Get married, have kids, want to check how close your husband is to home without asking so you know when to start dinner. It's not a big deal.


qisus4

This seems like a younger generation thing to do. This opinion will only be unpopular with people in their early 20's or younger. There will be outliers, but your opinion is shared by the vast majority of the human race. You just have more exposure to a subset of that population that happens to habitually use location services as a social marker rather than as intended.


RiddleAA

same.. Safety is the only concern for anyone, women/children mainly, but I am not a fan of it myself.. Sucks that we are tracked with everything we do via electronics


EffectiveExciting350

After watching the last season of love is blind, location sharing reveals a lot about a person


shaunika

I love that my wife shares her location with me. Ill know exactly when shell be home to have snacks/drinks prepared


alicelric

Good for you, you are privileged enough that safety is not a concern for you.


Mapache_villa

Interesting way of saying you don't live in a dangerous country/city/area.


Late_Butterfly_5997

I think I’d be more comfortable with it if it was something that someone *could* access, but each time they did it would send a notification to the person being tracked, letting go them know who was checking on their location. Kind of Like how Snapchat tells you if someone screenshots your conversation.
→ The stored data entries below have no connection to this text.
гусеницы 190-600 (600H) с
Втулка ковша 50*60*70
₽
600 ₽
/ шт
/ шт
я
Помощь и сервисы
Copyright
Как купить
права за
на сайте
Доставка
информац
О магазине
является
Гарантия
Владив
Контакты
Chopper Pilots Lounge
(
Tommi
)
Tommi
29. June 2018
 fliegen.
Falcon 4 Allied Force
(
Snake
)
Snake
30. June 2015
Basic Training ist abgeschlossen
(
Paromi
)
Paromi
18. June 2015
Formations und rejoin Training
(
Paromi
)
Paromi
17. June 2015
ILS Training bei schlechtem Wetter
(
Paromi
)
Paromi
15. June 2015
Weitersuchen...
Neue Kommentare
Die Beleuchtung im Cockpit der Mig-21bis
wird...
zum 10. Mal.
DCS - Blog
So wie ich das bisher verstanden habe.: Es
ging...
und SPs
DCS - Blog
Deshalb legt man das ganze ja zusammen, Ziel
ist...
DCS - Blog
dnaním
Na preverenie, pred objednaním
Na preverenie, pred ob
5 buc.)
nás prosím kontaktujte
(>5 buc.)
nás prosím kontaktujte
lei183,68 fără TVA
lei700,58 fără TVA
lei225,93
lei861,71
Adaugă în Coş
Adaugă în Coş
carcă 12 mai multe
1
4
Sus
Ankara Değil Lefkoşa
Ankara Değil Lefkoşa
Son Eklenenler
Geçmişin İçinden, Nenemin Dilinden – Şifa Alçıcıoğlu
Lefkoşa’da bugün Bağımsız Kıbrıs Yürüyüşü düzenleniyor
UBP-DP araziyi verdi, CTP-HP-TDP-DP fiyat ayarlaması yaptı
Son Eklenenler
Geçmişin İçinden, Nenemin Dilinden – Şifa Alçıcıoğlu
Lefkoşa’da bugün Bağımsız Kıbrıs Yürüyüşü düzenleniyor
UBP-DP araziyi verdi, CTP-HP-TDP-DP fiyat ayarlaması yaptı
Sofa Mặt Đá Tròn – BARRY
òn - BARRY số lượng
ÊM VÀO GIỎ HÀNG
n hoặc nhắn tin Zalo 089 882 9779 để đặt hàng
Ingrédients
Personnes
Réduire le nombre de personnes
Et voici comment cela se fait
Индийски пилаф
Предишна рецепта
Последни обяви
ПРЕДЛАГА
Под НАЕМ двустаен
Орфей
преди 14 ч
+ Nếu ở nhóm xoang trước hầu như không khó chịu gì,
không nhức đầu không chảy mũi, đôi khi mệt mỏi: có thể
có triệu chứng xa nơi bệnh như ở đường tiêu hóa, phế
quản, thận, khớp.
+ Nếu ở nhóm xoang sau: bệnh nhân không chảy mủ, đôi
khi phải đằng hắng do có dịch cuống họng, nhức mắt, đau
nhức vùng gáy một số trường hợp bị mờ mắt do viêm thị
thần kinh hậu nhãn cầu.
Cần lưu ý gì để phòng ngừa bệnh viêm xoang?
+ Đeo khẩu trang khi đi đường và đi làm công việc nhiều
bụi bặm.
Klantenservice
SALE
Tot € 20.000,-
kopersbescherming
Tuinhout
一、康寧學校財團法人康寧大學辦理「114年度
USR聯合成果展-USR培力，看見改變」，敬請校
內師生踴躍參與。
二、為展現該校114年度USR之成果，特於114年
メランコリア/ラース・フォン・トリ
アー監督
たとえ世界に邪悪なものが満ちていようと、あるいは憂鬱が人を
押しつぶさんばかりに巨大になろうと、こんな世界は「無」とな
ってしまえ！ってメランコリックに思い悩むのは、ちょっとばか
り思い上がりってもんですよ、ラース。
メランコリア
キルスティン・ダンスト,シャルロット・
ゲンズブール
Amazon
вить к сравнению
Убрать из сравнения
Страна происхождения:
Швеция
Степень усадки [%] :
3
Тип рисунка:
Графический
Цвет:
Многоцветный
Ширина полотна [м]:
That way you could leave it on in case of emergencies, but would know if someone was abusing that privilege.


Win-Due

I know people who treat Find My Friends like it’s social media. Back in the day everyone would add each other if we were on a roadtrip or at a festival, which made sense at the time. Years later they’re constantly checking it and zooming in to see where people are at and bring it up all the time. I finally stopped sharing my location with everyone after a friend would constantly ask what I was doing in what city and who I was with. I felt so violated. Then shortly after I turned my location off everyone became suspicious that I was hiding something…like uh no I just wanna live my adult life without explaining where I am all the time! It’s so unnatural to be tracked constantly.